The Government were right to review the housing strategy, and their document has encouraging themes, but it is arguable that it is a bit like a box of liquorice allsorts-there are some very tasty items but it is not yet a totally satisfying meal. The questions are: how far are we prepared to go and will we be able to respond quickly enough? I accept, however, that the Government see themselves at this stage as laying the foundations.

I should like to emphasise a number of encouraging themes from the document. The first requirement is that we have got to rebuild confidence in the housing market. That is not easy when house prices are still uncertain and unemployment is growing. There is huge variability across the country. Here in London and the south-east, we are relatively unscathed compared with the rest of the country. As to the measures that the Government are introducing, I welcome the new-build indemnity scheme to deal with buyers frozen out of the housing market by the need for large deposits. That is an important measure. Other funds are important-the £500 million Growing Places Fund for infrastructure, to unlock housing and economic growth; and the £400 million Get Britain Building investment fund to support building firms that need development funding but have been deprived by the banks. I also welcome the £150 million for the Empty Homes fund to bring vacant properties back into affordable housing.

Probably most important in terms of driving an increase in housing is the freeing up of public sector land to deliver up to 100,000 new homes, with its "build now, pay later" proposition.
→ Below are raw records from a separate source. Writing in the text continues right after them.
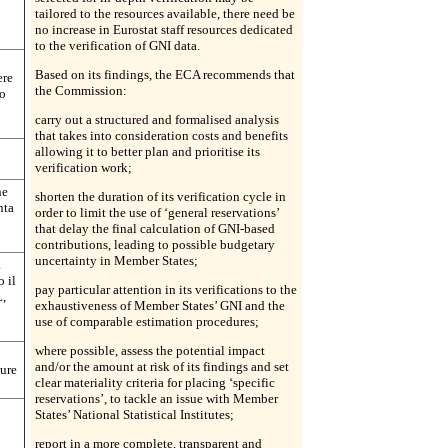
tailored to the resources available, there need be
no increase in Eurostat staff resources dedicated
to the verification of GNI data.
Based on its findings, the ECA recommends that
ere
the Commission:
io
carry out a structured and formalised analysis
that takes into consideration costs and benefits
allowing it to better plan and prioritise its
verification work;
he
shorten the duration of its verification cycle in
nta
order to limit the use of ‘general reservations’
o
that delay the final calculation of GNI-based
contributions, leading to possible budgetary
uncertainty in Member States;
a
o il
pay particular attention in its verifications to the
L,
exhaustiveness of Member States’ GNI and the
use of comparable estimation procedures;
where possible, assess the potential impact
and/or the amount at risk of its findings and set
dure
clear materiality criteria for placing ‘specific
reservations’, to tackle an issue with Member
States’ National Statistical Institutes;
report in a more complete, transparent and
I welcome the advisory group set up under Tony Pidgley, for whom I have huge respect, but I wish that the group was a task force committed to driving the building of housing on that land.

I also recognise and welcome the commitment to the private rented sector and the recognition that it has a major role to play in future housing. The growth in this sector is remarkable: 16 per cent of households are now privately rented-an extraordinary growth of 30 per cent since 2005, representing 3.4 million households. The problem with the private rented sector is that it is a polarised marketplace. Sadly, it is still associated with Rachmanism, but there have been huge improvements. The document shows that, in surveys, satisfaction in the private sector in many categories outperforms social housing-85 per cent are satisfied with their accommodation, compared with 81 per cent of social tenants. Seventy per cent are satisfied with their repairs, compared with 69 per cent of social tenants. The private rented sector also has a better ongoing record on energy efficiency than owner-occupied properties. I also welcome the important tax changes to encourage private rented investment and the examination of barriers to investment in this sector that are laid out in the paper.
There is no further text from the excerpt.